The n-ary versions of NOR and NAND

Question

This is really two questions in one. Let $n$ be a natural number greater than or equal to $3$. The $n$-ary NOR is defined to be the $n$-ary operation on $\{0,1\}$ which outputs $1$ when all $n$ arguments are $0$, and outputs $0$ otherwise. The $n$-ary NAND is defined dually.

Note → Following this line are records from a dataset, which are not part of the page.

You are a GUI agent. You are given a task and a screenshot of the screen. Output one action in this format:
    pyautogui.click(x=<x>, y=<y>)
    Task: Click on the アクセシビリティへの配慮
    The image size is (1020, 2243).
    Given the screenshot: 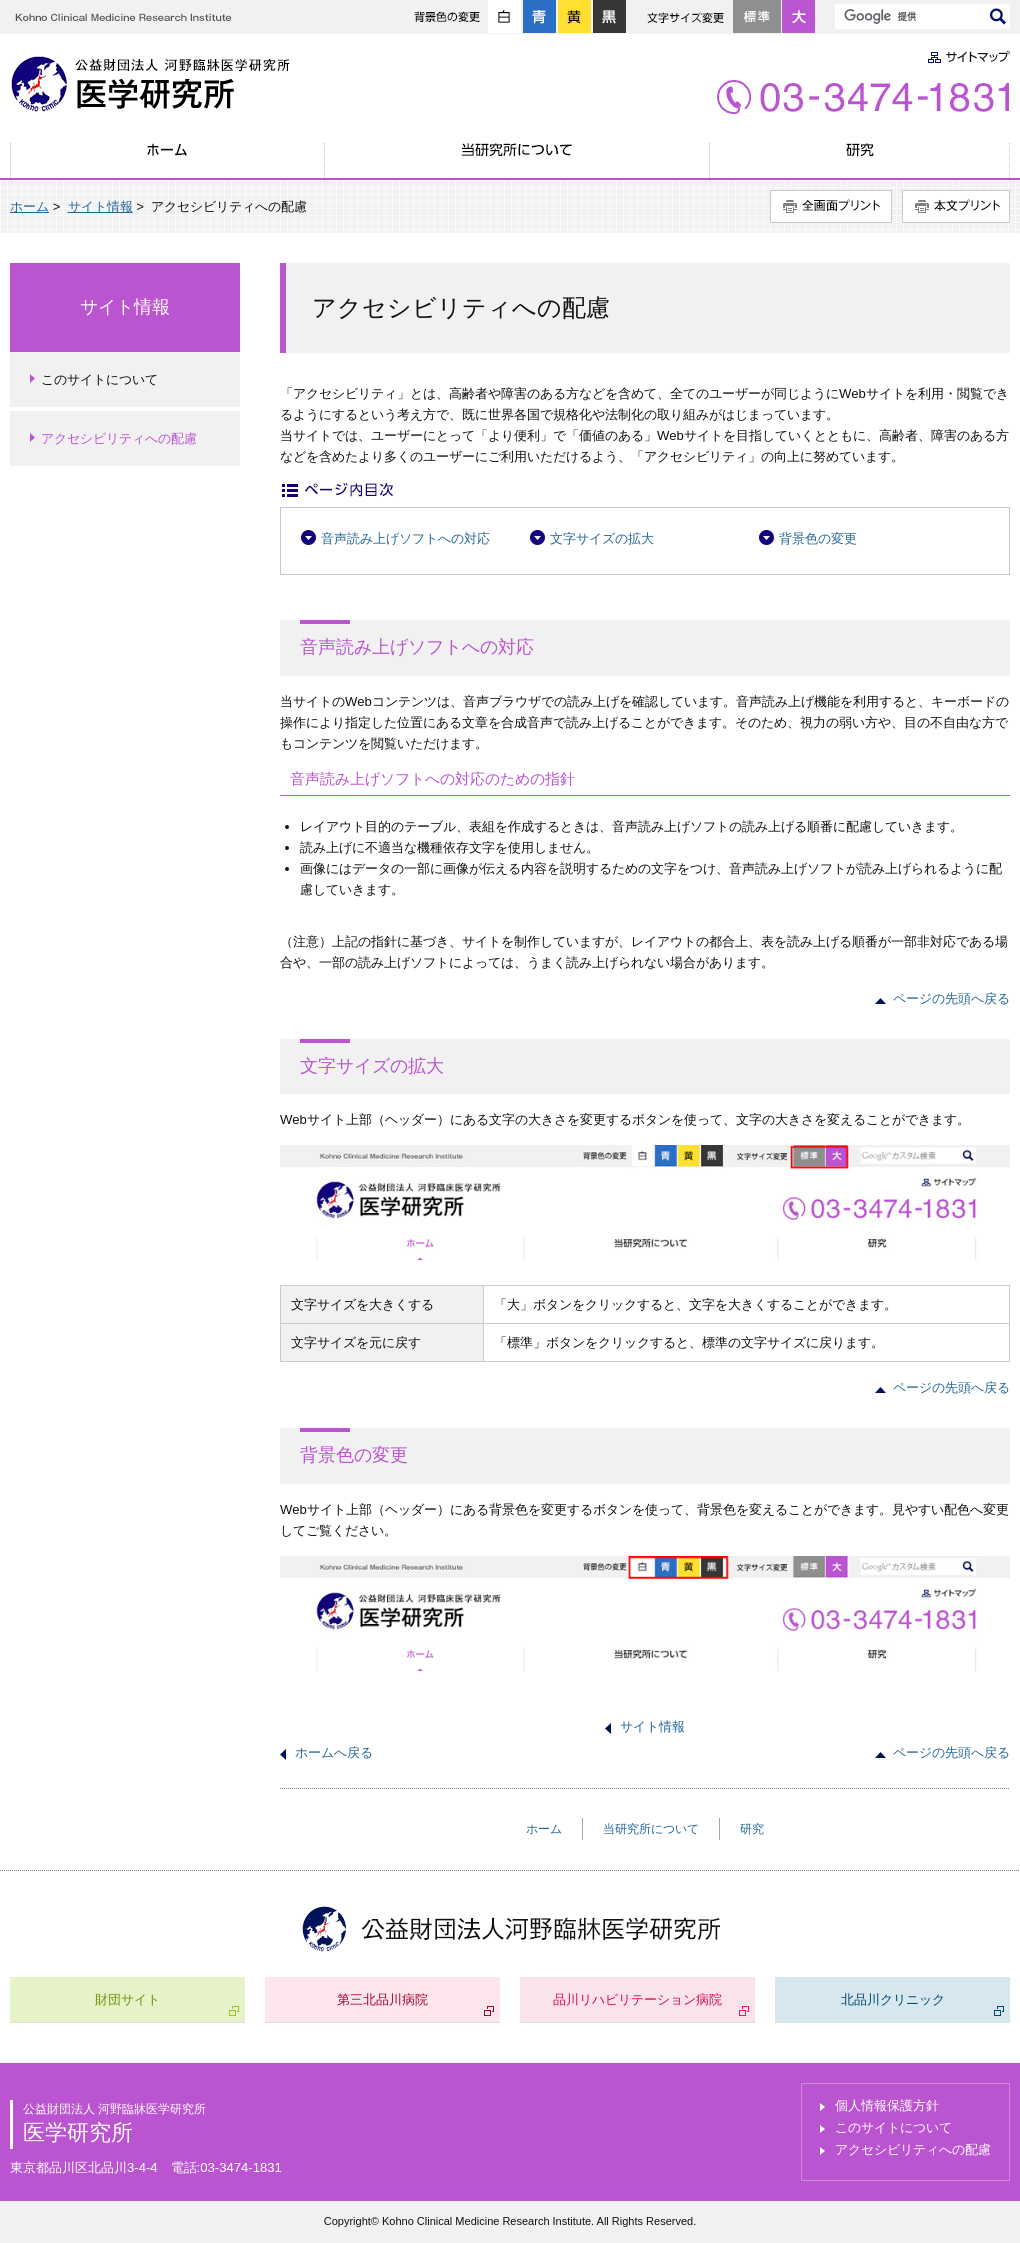 What is the action you would take?
    pyautogui.click(x=119, y=438)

My first question is, for each natural number $n \geq 3$, does the $n$-ary NOR and also the $n$-ary NAND operations generate all operations on $\{0,1\}$? My second question is, for each natural number $n \geq 3$, are the $n$-ary NOR and the $n$-ary NAND operations the only $n$-ary operations which generate, by themselves, all operations on $\{0,1\}$?

Answer 1

The answers are: Yes and No.

Let $A= \{0,1\}$ and let $\neg \colon A\to A$ be the negation operation ($\neg 0=1$ and $\neg 1=0$). A single $n$-ary operation $f(x_1,\ldots,x_n)$ on $A$ generates all operations on $A$ if and only if:

• $f(x,x,\ldots,x) = \neg x$ for $x\in A$, and
  
• $f$ does not commute with $\neg $. (This means: there exists $\bar{a}\in A^n$ such that $\neg f(a_1,\ldots,a_n)\neq f(\neg a_1,\neg a_2,\ldots,\neg a_n)$.)

You can derive this fact from the main result of

Completeness in finite algebras with a single operation
G. Rousseau.
Proc. Amer. Math. Soc. 18 (1967), 1009-1013

The number of $n$-ary operations on $A=\{0,1\}$ which satisfy both conditions is $2^{(2^n-2)}-2^{(2^{n-1}-1)}$. Thus, there are $0$ unary operations on $A$ that generate all operations on $A$, $2$ binary operations on $A$ that generate all operations on $A$ (NAND and NOR), $56$ ternary operations on $A$ that generate all operations on $A$, ETC. One example of a ternary operation on $A$ that generates all operations on $A$, and which is different from NAND and NOR, is NOR$(x_1,x_2,x_3)\vee (x_1\wedge x_2\wedge \neg x_3)$.